Presidente afirmou a ministros do STF que quando se trata de decisões do Judiciário brasileiro e de assuntos internos do país, “não há o que negociar”
Durante reunião realizada na noite desta quarta-feira (30), no Palácio do Planalto, o presidente Luiz Inácio Lula da Silva classificou como uma “afronta ao Estado brasileiro” as sanções impostas pelos Estados Unidos ao ministro do Supremo Tribunal Federal (STF), Alexandre de Moraes. Segundo o jornal O Globo, Lula expressou forte indignação com a decisão anunciada pelo governo do presidente estadunidense Donald Trump, que incluiu Moraes na lista de sanções da Lei Magnitsky.
Estiveram presentes no encontro os ministros do STF Luís Roberto Barroso, atual presidente da Corte, Gilmar Mendes e Cristiano Zanin; o advogado-geral da União, Jorge Messias; o ministro da Justiça, Ricardo Lewandowski; e o vice-presidente da República, Geraldo Alckmin. Segundo a reportagem, o tom adotado por Lula foi de firmeza diante do que considera uma violação da soberania nacional.Play Video
No encontro, Lula deixou claro aos presentes que o Brasil está sempre aberto a negociar temas econômicos e tarifas comerciais. No entanto, quando se trata de decisões do Judiciário brasileiro e de assuntos internos do país, “não há o que negociar”, teria afirmado o presidente, conforme a reportagem. Ele também determinou que a Advocacia-Geral da União (AGU) estude as medidas jurídicas possíveis para contestar as sanções aplicadas a Moraes. O advogado-geral Jorge Messias informou que análises nesse sentido já estão em andamento e uma nova reunião será convocada para que as propostas sejam apresentadas formalmente.

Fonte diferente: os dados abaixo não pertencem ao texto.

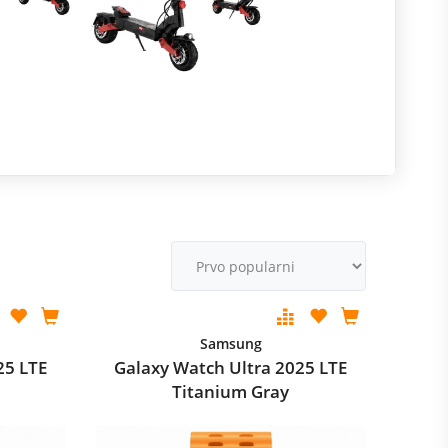
R
m
M
v
Samsung
25 LTE
Galaxy Watch Ultra 2025 LTE
Titanium Gray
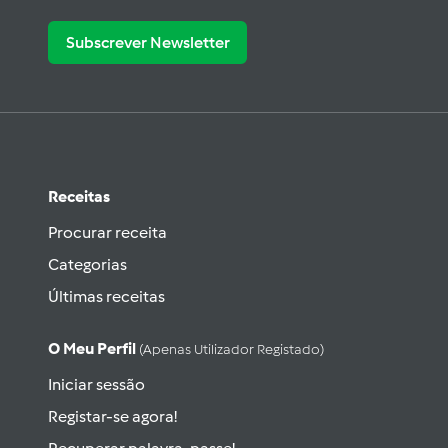
Subscrever Newsletter
Receitas
Procurar receita
Categorias
Últimas receitas
O Meu Perfil
(apenas Utilizador Registado)
Iniciar sessão
Registar-se agora!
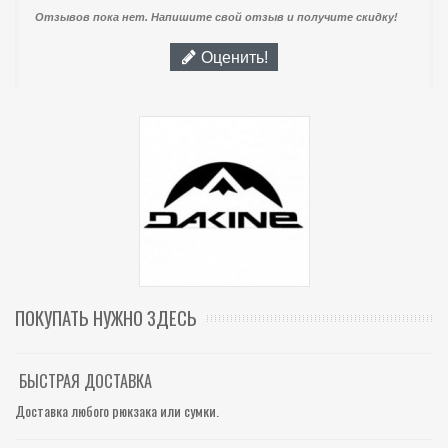
Отзывов пока нет. Напишите свой отзыв и получите скидку!
Оценить!
ПОКУПАТЬ НУЖНО ЗДЕСЬ
БЫСТРАЯ ДОСТАВКА
Доставка любого рюкзака или сумки.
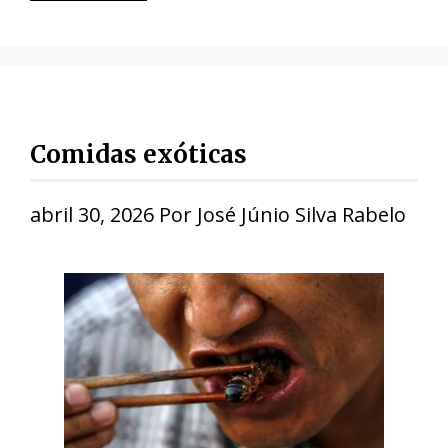
Comidas exóticas
abril 30, 2026
Por
José Júnio Silva Rabelo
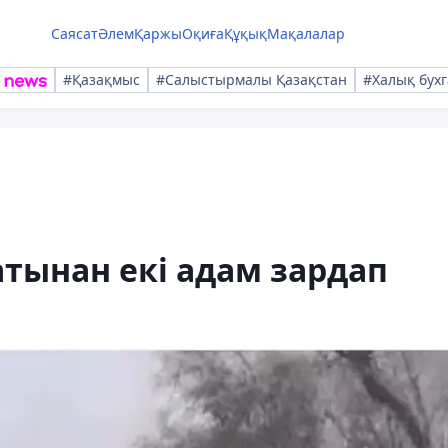
Саясат
Әлем
Қаржы
Оқиға
Құқық
Мақалалар
#Қазақмыс
#Салыстырмалы Қазақстан
#Халық бухг
тынан екі адам зардап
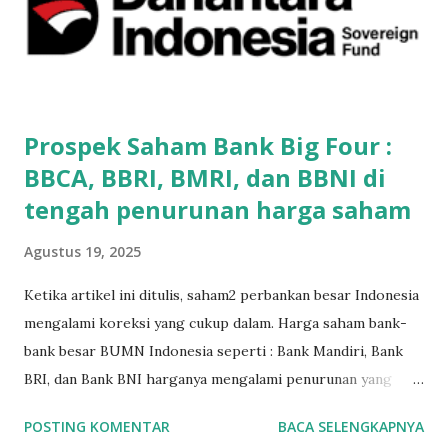
kamu sudah memakai rekening BCA atau rekening Bank
Permata, kamu tidak perlu print dokumen fisik lagi. Jadi bisa
langsung daftar sampai selesai semuanya full online. Jadi
melalui handphone kamu, sekarang kamu bisa membuka
akun saham online . ...
Prospek Saham Bank Big Four :
BBCA, BBRI, BMRI, dan BBNI di
tengah penurunan harga saham
Agustus 19, 2025
Ketika artikel ini ditulis, saham2 perbankan besar Indonesia
mengalami koreksi yang cukup dalam. Harga saham bank-
bank besar BUMN Indonesia seperti : Bank Mandiri, Bank
BRI, dan Bank BNI harganya mengalami penurunan yang
lumayan sekitar 20% jika dihitung dari awal tahun 2025.
POSTING KOMENTAR
BACA SELENGKAPNYA
Bank swasta terbesar di Indonesia dari segi kapitalisasi,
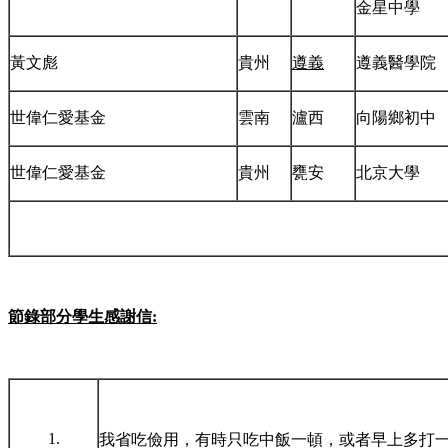
金星中學
黃文彪
貴州
遵義
遵義醫學院
世偉仁愛基金
雲南
瀘西
向陽鄉初中
世偉仁愛基金
貴州
甕安
北京大學
節錄部分學生感謝信
:
1.
我省吃儉用，有時只吃中飯一頓，或者早上多打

Ainda conforme a reportagem, a expectativa é de que os ministros do Supremo Tribunal Federal se pronunciem oficialmente sobre o caso já nesta sexta-feira (1), durante a reabertura dos trabalhos da Corte. A inclusão de Moraes nas sanções norte-americanas foi anunciada na quarta-feira (30), por meio de comunicado da Casa Branca..
As medidas adotadas por Donald Trump foram tomadas com base na Lei Magnitsky, sancionada em 2012 pelo então presidente Barack Obama. A legislação foi criada com o objetivo de punir responsáveis por violações de direitos humanos, inicialmente motivada pelo assassinato do advogado russo Sergei Magnitsky, crítico do presidente Vladimir Putin, ocorrido em 2009 em uma prisão de Moscou.
Com a inclusão de Moraes na lista, o ministro passa a ter bens bloqueados nos Estados Unidos, incluindo contas bancárias, investimentos e imóveis. Além disso, fica proibido de realizar transações pelo sistema financeiro norte-americano. No mesmo dia, Trump assinou uma ordem executiva determinando uma tarifa adicional de 40% sobre produtos brasileiros, elevando o total das taxas a 50%, após os 10% já anunciados em abril. A decisão foi divulgada em nota oficial da Casa Branca.